What to do:
Every entry should be returned unchanged, with the pictures omitted.

Data items:
============================================================

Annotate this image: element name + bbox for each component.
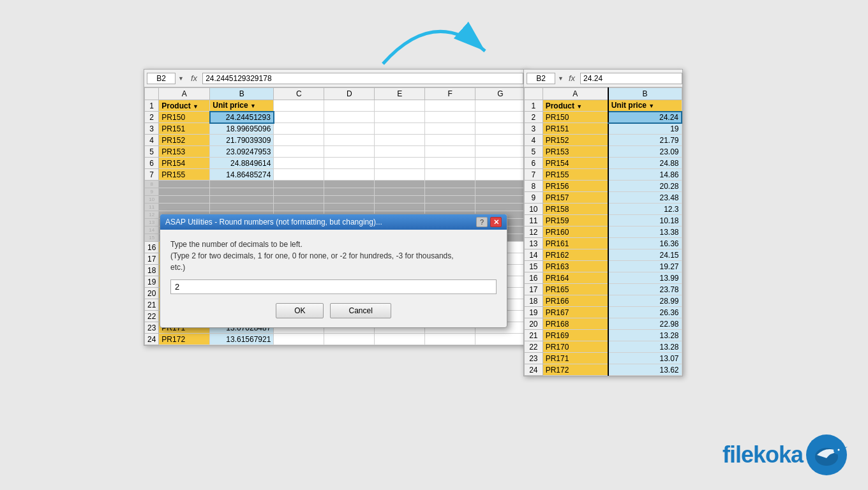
product-cell[interactable]: PR161 <box>542 238 608 249</box>
col-f-header-left[interactable]: F <box>425 88 475 100</box>
price-cell[interactable] <box>210 181 274 188</box>
price-cell[interactable]: 21.79 <box>608 135 682 146</box>
product-cell[interactable]: PR152 <box>542 135 608 146</box>
corner-header-right <box>525 88 543 100</box>
row-num: 13 <box>525 238 543 249</box>
col-a-header-left[interactable]: A <box>159 88 210 100</box>
col-d-header-left[interactable]: D <box>324 88 375 100</box>
col-e-header-left[interactable]: E <box>375 88 425 100</box>
price-cell[interactable]: 13.28 <box>608 330 682 341</box>
cancel-button[interactable]: Cancel <box>330 303 391 318</box>
product-header-cell[interactable]: Product ▼ <box>159 100 210 112</box>
product-cell[interactable]: PR170 <box>542 341 608 353</box>
price-cell[interactable]: 12.3 <box>608 204 682 215</box>
price-header-cell[interactable]: Unit price ▼ <box>210 100 274 112</box>
product-cell[interactable]: PR150 <box>159 112 210 123</box>
product-cell[interactable]: PR155 <box>159 169 210 181</box>
product-cell[interactable]: PR167 <box>542 307 608 318</box>
dialog-help-button[interactable]: ? <box>476 217 488 227</box>
product-cell[interactable]: PR154 <box>159 158 210 169</box>
price-cell[interactable]: 13.99 <box>608 272 682 284</box>
product-cell[interactable]: PR154 <box>542 158 608 169</box>
product-cell[interactable]: PR157 <box>542 192 608 204</box>
price-cell[interactable]: 13.62 <box>608 364 682 376</box>
price-cell[interactable]: 24.24451293 <box>210 112 274 123</box>
price-cell[interactable]: 24.24 <box>608 112 682 123</box>
col-c-header-left[interactable]: C <box>274 88 324 100</box>
table-row: 17PR16523.78 <box>525 284 682 295</box>
cell-ref-dropdown-left[interactable]: ▼ <box>178 75 186 82</box>
product-cell[interactable] <box>159 196 210 204</box>
product-cell[interactable]: PR150 <box>542 112 608 123</box>
decimals-input[interactable] <box>170 279 497 294</box>
product-cell[interactable]: PR169 <box>542 330 608 341</box>
price-cell[interactable]: 14.86485274 <box>210 169 274 181</box>
cell-ref-right[interactable]: B2 <box>527 73 555 84</box>
product-cell[interactable]: PR155 <box>542 169 608 181</box>
price-cell[interactable]: 23.09 <box>608 146 682 158</box>
product-cell[interactable]: PR156 <box>542 181 608 192</box>
price-cell[interactable] <box>210 204 274 211</box>
price-cell[interactable]: 10.18 <box>608 215 682 226</box>
price-header-cell[interactable]: Unit price ▼ <box>608 100 682 112</box>
price-cell[interactable]: 13.28 <box>608 341 682 353</box>
price-cell[interactable]: 13.61567921 <box>210 334 274 345</box>
price-cell[interactable]: 23.48 <box>608 192 682 204</box>
product-cell[interactable]: PR151 <box>542 123 608 135</box>
price-cell[interactable]: 14.86 <box>608 169 682 181</box>
price-cell[interactable]: 23.78 <box>608 284 682 295</box>
price-cell[interactable] <box>210 196 274 204</box>
price-cell[interactable]: 20.28 <box>608 181 682 192</box>
price-cell[interactable]: 24.88 <box>608 158 682 169</box>
price-cell[interactable]: 13.38 <box>608 226 682 238</box>
product-cell[interactable]: PR159 <box>542 215 608 226</box>
formula-input-right[interactable] <box>580 73 682 84</box>
price-cell[interactable]: 13.07 <box>608 353 682 364</box>
price-cell[interactable]: 26.36 <box>608 307 682 318</box>
product-cell[interactable]: PR160 <box>542 226 608 238</box>
dialog-close-button[interactable]: ✕ <box>490 217 502 227</box>
product-cell[interactable]: PR172 <box>159 334 210 345</box>
product-cell[interactable] <box>159 181 210 188</box>
product-cell[interactable]: PR162 <box>542 249 608 261</box>
product-cell[interactable]: PR163 <box>542 261 608 272</box>
product-cell[interactable]: PR153 <box>159 146 210 158</box>
cell-ref-dropdown-right[interactable]: ▼ <box>558 75 564 82</box>
price-cell[interactable]: 21.79039309 <box>210 135 274 146</box>
ok-button[interactable]: OK <box>276 303 324 318</box>
price-cell[interactable]: 16.36 <box>608 238 682 249</box>
price-cell[interactable]: 23.09247953 <box>210 146 274 158</box>
product-cell[interactable] <box>159 204 210 211</box>
table-row: 10PR15812.3 <box>525 204 682 215</box>
col-a-header-right[interactable]: A <box>542 88 608 100</box>
product-cell[interactable]: PR166 <box>542 295 608 307</box>
price-cell[interactable]: 19.27 <box>608 261 682 272</box>
col-g-header-left[interactable]: G <box>475 88 526 100</box>
col-b-header-left[interactable]: B <box>210 88 274 100</box>
product-cell[interactable]: PR153 <box>542 146 608 158</box>
price-cell[interactable]: 24.15 <box>608 249 682 261</box>
product-cell[interactable]: PR168 <box>542 318 608 330</box>
product-cell[interactable]: PR165 <box>542 284 608 295</box>
product-cell[interactable]: PR152 <box>159 135 210 146</box>
product-cell[interactable]: PR151 <box>159 123 210 135</box>
price-cell[interactable]: 28.99 <box>608 295 682 307</box>
price-cell[interactable]: 24.8849614 <box>210 158 274 169</box>
table-row: 5PR15323.09247953 <box>145 146 526 158</box>
product-cell[interactable]: PR158 <box>542 204 608 215</box>
product-cell[interactable]: PR171 <box>542 353 608 364</box>
price-cell[interactable]: 22.98 <box>608 318 682 330</box>
price-cell[interactable]: 18.99695096 <box>210 123 274 135</box>
table-row: 14PR16224.15 <box>525 249 682 261</box>
cell-ref-left[interactable]: B2 <box>147 73 176 84</box>
col-b-header-right[interactable]: B <box>608 88 682 100</box>
product-header-cell[interactable]: Product ▼ <box>542 100 608 112</box>
product-cell[interactable]: PR172 <box>542 364 608 376</box>
formula-bar-right: B2 ▼ fx <box>524 70 682 87</box>
row-num: 16 <box>145 242 159 253</box>
price-cell[interactable]: 19 <box>608 123 682 135</box>
price-cell[interactable] <box>210 188 274 196</box>
product-cell[interactable]: PR164 <box>542 272 608 284</box>
product-cell[interactable] <box>159 188 210 196</box>
row-num: 17 <box>525 284 543 295</box>
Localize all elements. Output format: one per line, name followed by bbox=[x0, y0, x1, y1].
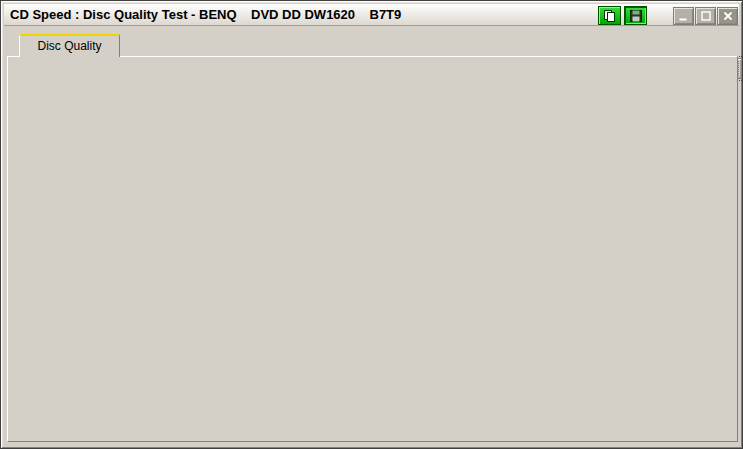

============================================================

Result of the exercise:
Annotate this image: element name + bbox for each component.
product-cell[interactable]: PR161 <box>542 238 608 249</box>
col-f-header-left[interactable]: F <box>425 88 475 100</box>
price-cell[interactable] <box>210 181 274 188</box>
price-cell[interactable]: 21.79 <box>608 135 682 146</box>
product-cell[interactable]: PR152 <box>542 135 608 146</box>
corner-header-right <box>525 88 543 100</box>
row-num: 13 <box>525 238 543 249</box>
col-a-header-left[interactable]: A <box>159 88 210 100</box>
col-d-header-left[interactable]: D <box>324 88 375 100</box>
col-e-header-left[interactable]: E <box>375 88 425 100</box>
price-cell[interactable]: 13.28 <box>608 330 682 341</box>
cancel-button[interactable]: Cancel <box>330 303 391 318</box>
product-header-cell[interactable]: Product ▼ <box>159 100 210 112</box>
product-cell[interactable]: PR170 <box>542 341 608 353</box>
price-cell[interactable]: 12.3 <box>608 204 682 215</box>
price-header-cell[interactable]: Unit price ▼ <box>210 100 274 112</box>
product-cell[interactable]: PR150 <box>159 112 210 123</box>
product-cell[interactable]: PR155 <box>159 169 210 181</box>
product-cell[interactable]: PR167 <box>542 307 608 318</box>
dialog-help-button[interactable]: ? <box>476 217 488 227</box>
product-cell[interactable]: PR154 <box>159 158 210 169</box>
price-cell[interactable]: 13.99 <box>608 272 682 284</box>
product-cell[interactable]: PR154 <box>542 158 608 169</box>
product-cell[interactable]: PR157 <box>542 192 608 204</box>
price-cell[interactable]: 13.62 <box>608 364 682 376</box>
price-cell[interactable]: 24.24451293 <box>210 112 274 123</box>
price-cell[interactable]: 24.24 <box>608 112 682 123</box>
col-c-header-left[interactable]: C <box>274 88 324 100</box>
table-row: 17PR16523.78 <box>525 284 682 295</box>
cell-ref-dropdown-left[interactable]: ▼ <box>178 75 186 82</box>
product-cell[interactable] <box>159 196 210 204</box>
product-cell[interactable]: PR150 <box>542 112 608 123</box>
decimals-input[interactable] <box>170 279 497 294</box>
product-cell[interactable]: PR169 <box>542 330 608 341</box>
price-cell[interactable]: 14.86485274 <box>210 169 274 181</box>
cell-ref-right[interactable]: B2 <box>527 73 555 84</box>
product-cell[interactable]: PR155 <box>542 169 608 181</box>
price-cell[interactable]: 23.09 <box>608 146 682 158</box>
product-cell[interactable]: PR156 <box>542 181 608 192</box>
price-cell[interactable] <box>210 204 274 211</box>
price-cell[interactable]: 10.18 <box>608 215 682 226</box>
price-header-cell[interactable]: Unit price ▼ <box>608 100 682 112</box>
price-cell[interactable]: 13.28 <box>608 341 682 353</box>
price-cell[interactable]: 13.61567921 <box>210 334 274 345</box>
price-cell[interactable]: 23.48 <box>608 192 682 204</box>
product-cell[interactable]: PR151 <box>542 123 608 135</box>
price-cell[interactable]: 14.86 <box>608 169 682 181</box>
price-cell[interactable]: 23.78 <box>608 284 682 295</box>
price-cell[interactable] <box>210 196 274 204</box>
price-cell[interactable]: 20.28 <box>608 181 682 192</box>
price-cell[interactable]: 24.88 <box>608 158 682 169</box>
price-cell[interactable]: 13.38 <box>608 226 682 238</box>
product-cell[interactable]: PR159 <box>542 215 608 226</box>
formula-input-right[interactable] <box>580 73 682 84</box>
price-cell[interactable]: 13.07 <box>608 353 682 364</box>
price-cell[interactable]: 26.36 <box>608 307 682 318</box>
product-cell[interactable]: PR160 <box>542 226 608 238</box>
dialog-close-button[interactable]: ✕ <box>490 217 502 227</box>
product-cell[interactable]: PR172 <box>159 334 210 345</box>
product-cell[interactable] <box>159 181 210 188</box>
product-cell[interactable]: PR162 <box>542 249 608 261</box>
product-cell[interactable]: PR163 <box>542 261 608 272</box>
product-cell[interactable]: PR153 <box>159 146 210 158</box>
cell-ref-dropdown-right[interactable]: ▼ <box>558 75 564 82</box>
price-cell[interactable]: 21.79039309 <box>210 135 274 146</box>
ok-button[interactable]: OK <box>276 303 324 318</box>
price-cell[interactable]: 16.36 <box>608 238 682 249</box>
price-cell[interactable]: 23.09247953 <box>210 146 274 158</box>
product-cell[interactable] <box>159 204 210 211</box>
table-row: 10PR15812.3 <box>525 204 682 215</box>
col-a-header-right[interactable]: A <box>542 88 608 100</box>
product-cell[interactable]: PR166 <box>542 295 608 307</box>
price-cell[interactable]: 19.27 <box>608 261 682 272</box>
col-g-header-left[interactable]: G <box>475 88 526 100</box>
col-b-header-left[interactable]: B <box>210 88 274 100</box>
product-cell[interactable]: PR153 <box>542 146 608 158</box>
price-cell[interactable]: 24.15 <box>608 249 682 261</box>
product-cell[interactable]: PR168 <box>542 318 608 330</box>
product-cell[interactable]: PR165 <box>542 284 608 295</box>
product-cell[interactable]: PR152 <box>159 135 210 146</box>
product-cell[interactable]: PR151 <box>159 123 210 135</box>
price-cell[interactable]: 28.99 <box>608 295 682 307</box>
price-cell[interactable]: 24.8849614 <box>210 158 274 169</box>
table-row: 5PR15323.09247953 <box>145 146 526 158</box>
product-cell[interactable]: PR158 <box>542 204 608 215</box>
product-cell[interactable]: PR171 <box>542 353 608 364</box>
price-cell[interactable]: 22.98 <box>608 318 682 330</box>
price-cell[interactable]: 18.99695096 <box>210 123 274 135</box>
table-row: 14PR16224.15 <box>525 249 682 261</box>
cell-ref-left[interactable]: B2 <box>147 73 176 84</box>
col-b-header-right[interactable]: B <box>608 88 682 100</box>
product-header-cell[interactable]: Product ▼ <box>542 100 608 112</box>
product-cell[interactable]: PR172 <box>542 364 608 376</box>
formula-bar-right: B2 ▼ fx <box>524 70 682 87</box>
row-num: 16 <box>145 242 159 253</box>
price-cell[interactable]: 19 <box>608 123 682 135</box>
price-cell[interactable] <box>210 188 274 196</box>
product-cell[interactable]: PR164 <box>542 272 608 284</box>
product-cell[interactable] <box>159 188 210 196</box>
row-num: 17 <box>525 284 543 295</box>
Localize all elements. Output format: one per line, name followed by bbox=[x0, y0, x1, y1].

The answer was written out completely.